Vega is a plotting library built on top of the very powerful D3 JavaScript library. Vega visualizations are defined according to the respective JSON Schema specification. Vega-Lite offers a reduced schema compared to the full Vega spec. EXGBoost.Plotting
leverages several transforms which are not available in the reduced Vega-Lite schema, which is the reason for targeting the lower-level API.
For these reasons, unfortunately we could not just implement plotting for EXGBoost
as a composable Vega-Lite pipeline. This makes working synamically with the spec a bit more unwieldly, but much care was taken to still make the high-level plotting API extensible, and if needed you can go straight to defining your own JSON spec.
Setup Data
We will still be using the Iris dataset for this notebook, but if you want more details about the process of training and evaluating a model please check out the Iris Classification with Gradient Boosting
notebook.
So let’s proceed by setting up the Iris dataset.
{x, y} = Scidata.Iris.download()
data = Enum.zip(x, y) |> Enum.shuffle()
{train, test} = Enum.split(data, ceil(length(data) * 0.8))
{x_train, y_train} = Enum.unzip(train)
{x_test, y_test} = Enum.unzip(test)
x_train = Nx.tensor(x_train)
y_train = Nx.tensor(y_train)
x_test = Nx.tensor(x_test)
y_test = Nx.tensor(y_test)
Train Your Booster
Now go ahead and train your booster. We will use early_stopping_rounds: 1
because we’re not interested in the accuracy of the booster for this demonstration (Note that we need to set evals
to use early stopping).
You will notice that EXGBoost
also provides an implementation for Kino.Render
so that EXGBoost.Booster
s are rendered as a plot by default.
booster =
EXGBoost.train(
x_train,
y_train,
num_class: 3,
objective: :multi_softprob,
num_boost_rounds: 10,
evals: [{x_train, y_train, "training"}],
verbose_eval: false,
early_stopping_rounds: 1
)
You’ll notice that the plot doesn’t display any labels to the features in the splits, and instead only shows features labelled as “f2” etc. If you provide feature labels during training, your plot will show the splits using the feature labels.
booster =
EXGBoost.train(x_train, y_train,
num_class: 3,
objective: :multi_softprob,
num_boost_rounds: 10,
evals: [{x_train, y_train, "training"}],
verbose_eval: false,
feature_name: ["sepal length", "sepal width", "petal length", "petal width"],
early_stopping_rounds: 1
)
Top-Level API
EXGBoost.plot_tree/2
is the quickest way to customize the output of the plot.
This API uses Vega Mark
s to describe the plot. Each of the following Mark
options accepts any of the valid keys from their respective Mark
type as described in the Vega documentation.

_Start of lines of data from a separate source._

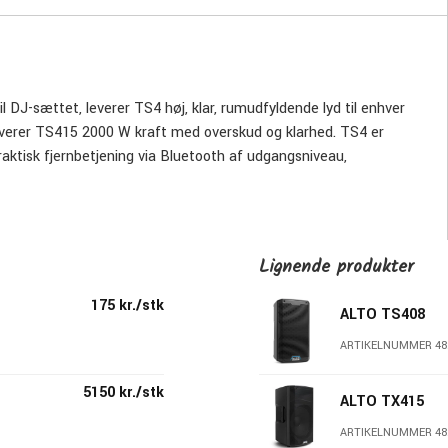
l DJ-sættet, leverer TS4 høj, klar, rumudfyldende lyd til enhver
everer TS415 2000 W kraft med overskud og klarhed. TS4 er
aktisk fjernbetjening via Bluetooth af udgangsniveau,
e. Ydermere kan Altos "True Wireless Stereo linking"
. Du finder appen i den respektive app store.
Lignende produkter
analer og en dedikeret Bluetooth-kanal. Mic/Line-kanalerne har
175 kr./stk
nter og linjeniveausignaler uden behov for yderligere hardware
ALTO TS408
nemt at parre din bærbare computer, telefon eller tablet og med
ARTIKELNUMMER 48
 to TS4-højttalere i perfekt stereo uden brug af kabler.
5150 kr./stk
ALTO TX415
ARTIKELNUMMER 48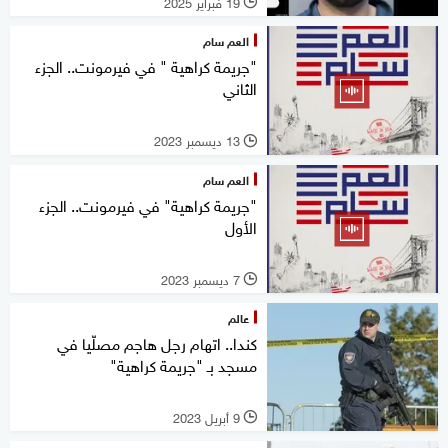
19 فبراير 2025
l
العم سام
"جريمة كراهية " في فيرمونت.. الجزء
الثاني
13 ديسمبر 2023
l
العم سام
"جريمة كراهية" في فيرمونت.. الجزء
الأول
7 ديسمبر 2023
l
عالم
كندا.. اتهام رجل هاجم مصلّيا في
مسجد بـ "جريمة كراهية"
9 أبريل 2023
l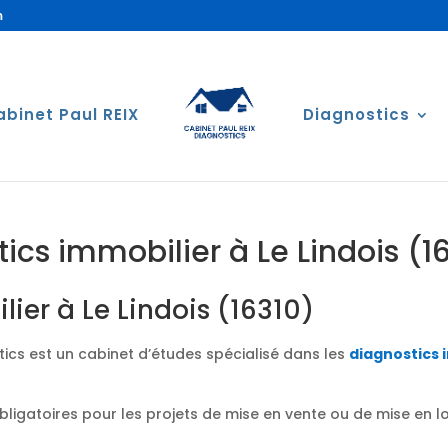
m
abinet Paul REIX
Diagnostics
ics immobilier à Le Lindois (1
ier à Le Lindois (16310)
ics est un cabinet d’études spécialisé dans les
diagnostics 
obligatoires pour les projets de mise en vente ou de mise en 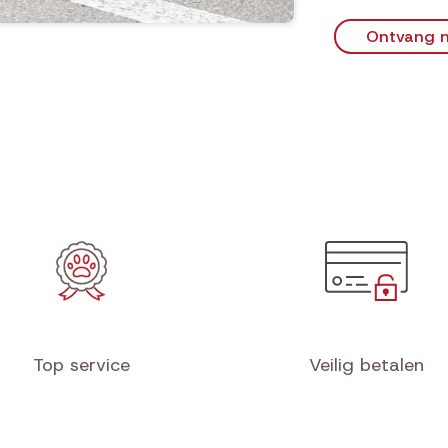
Ontvang n
Top service
Veilig betalen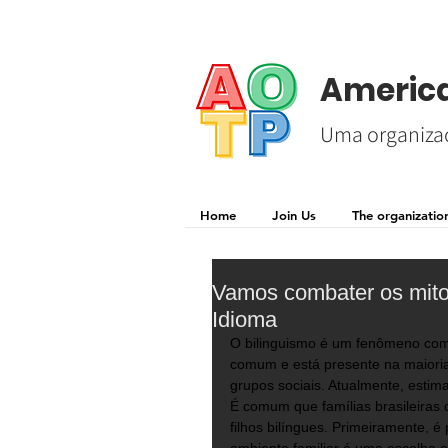
America
Uma organizaç
Home
Join Us
The organizatio
Vamos combater os mitos
Idioma
O bilinguismo é um fenômeno com
comum e está presente na maioria
grupos sociais. Atualmente, estim
É comum que famílias brasileiras
filhos bilíngues. Primeiramente,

Please note that these are passed as a Keyword
, and as such the keys must be atoms rather than strings as the Vega docs show. Valid options for this API are camel_cased
atoms as opposed to the pascalCased
strings the Vega docs describe, so if you wish to pass "fontSize"

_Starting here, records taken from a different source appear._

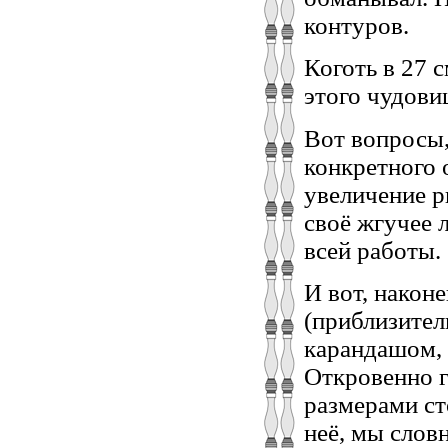
контуров.
Коготь в 27 
этого чудови
Вот вопросы,
конкретного 
увеличение р
своё жгучее 
всей работы.
И вот, након
(приблизител
карандашом, 
Откровенно г
размерами ст
неё, мы слов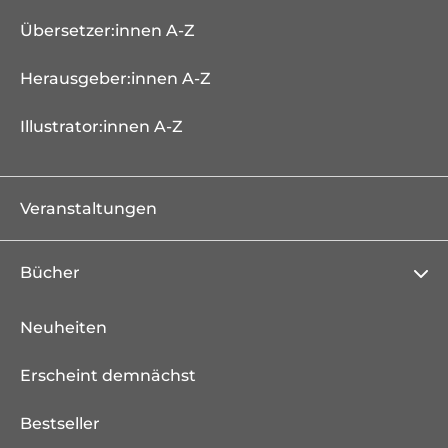
Übersetzer:innen A-Z
Herausgeber:innen A-Z
Illustrator:innen A-Z
Veranstaltungen
Bücher
Neuheiten
Erscheint demnächst
Bestseller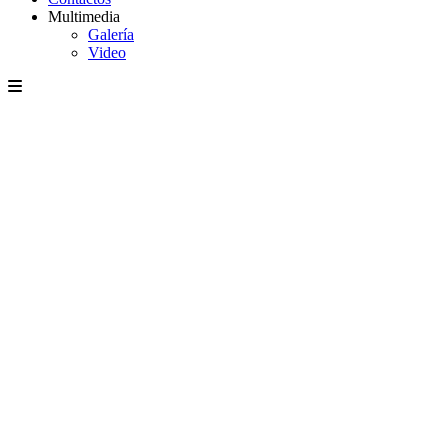
Multimedia
Galería
Video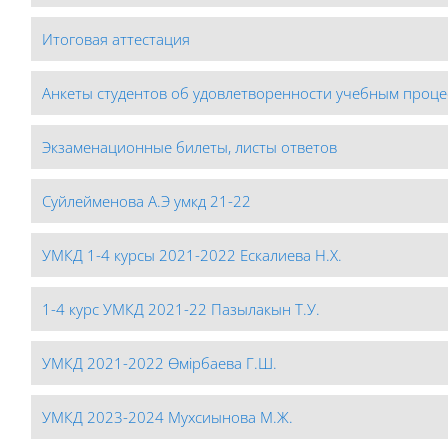
Итоговая аттестация
Анкеты студентов об удовлетворенности учебным проц
Экзаменационные билеты, листы ответов
Суйлейменова А.Э умкд 21-22
УМКД 1-4 курсы 2021-2022 Ескалиева Н.Х.
1-4 курс УМКД 2021-22 Пазылакын Т.У.
УМКД 2021-2022 Өмірбаева Г.Ш.
УМКД 2023-2024 Мухсиынова М.Ж.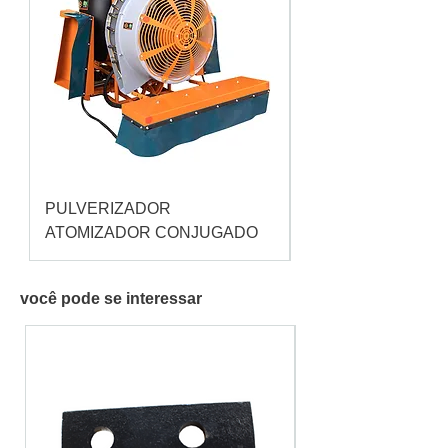
PULVERIZADOR
Pulverizador Cataç
ATOMIZADOR CONJUGADO
você pode se interessar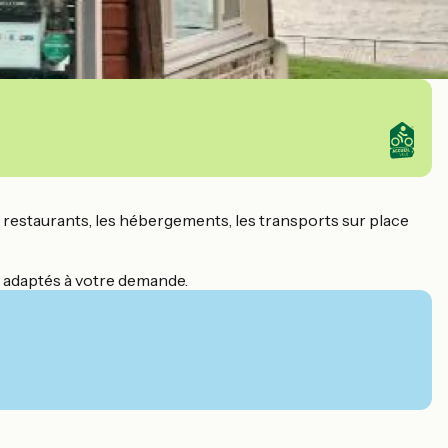
, les restaurants, les hébergements, les transports sur place
s adaptés à votre demande.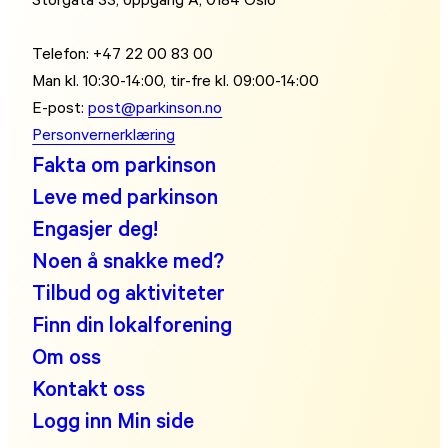
Telefon: +47 22 00 83 00
Man kl. 10:30-14:00, tir-fre kl. 09:00-14:00
E-post:
post@parkinson.no
Personvernerklæring
Fakta om parkinson
Leve med parkinson
Engasjer deg!
Noen å snakke med?
Tilbud og aktiviteter
Finn din lokalforening
Om oss
Kontakt oss
Logg inn Min side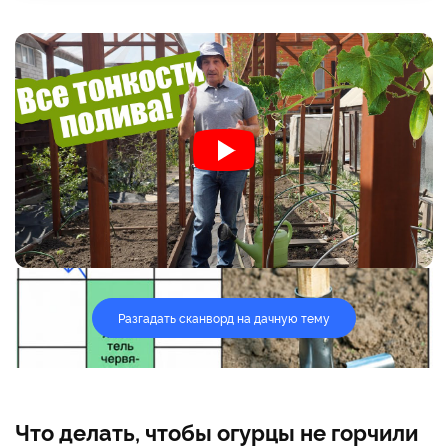
Разгадать сканворд на дачную тему
Что делать, чтобы огурцы не горчили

as the Vega docs show, you would instead pass it as font_size:
in this API.
The plot is composed of the following parts:
-
Top-level keys: Options controlling parts of the plot outside of direct control of a
Mark
, such as:padding
,:autosize
, etc. Accepts any Vega top-level top-level key in addition to several specific to this API (scuh as:style
and:depth
). -
:leaves
:Mark
specifying the leaf nodes of the tree -
:splits
Mark
specifying the split (or inner / decision) nodes of the tree -
:yes
-
:no
EXGBoost.plot_tree/2
defaults to outputting a VegaLite
struct. If you pass the :path
option it will save to a file instead.
If you want to add any marks to the underlying plot you will have to use the lower-level EXGBoost.Plotting
API, as the top-level API is only capable of customizing these marks.
Top-Level Keys
EXGBoost
supports changing the direction of the plots through the :rankdir
option. Avaiable directions are [:tb, :bt, :lr, :rl]
, with top-to-bottom (:tb
) being the default.
EXGBoost.plot_tree(booster, rankdir: :bt)
By default, plotting only shows one (the first) tree, but seeing as a Booster
is really an ensemble of trees you can choose which tree to plot through the :index
option, or set to nil
to have a dropdown box to select the tree.
EXGBoost.plot_tree(booster, rankdir: :lr, index: nil)
You’ll also notice that the plot is interactive, with support for scrolling, zooming, and collapsing sections of the tree. If you click on a split node you will toggle the visibility of its descendents, and the rest of the tree will fill the canvas.
You can also use the :depth
option to programatically set the max depth to display in the tree:
EXGBoost.plot_tree(booster, rankdir: :lr, index: 4, depth: 3)
One way to affect the canvas size is by controlling the padding.
You can add padding to all side by specifying an integer for the :padding
option
EXGBoost.plot_tree(booster, rankdir: :rl, index: 4, depth: 3, padding: 50)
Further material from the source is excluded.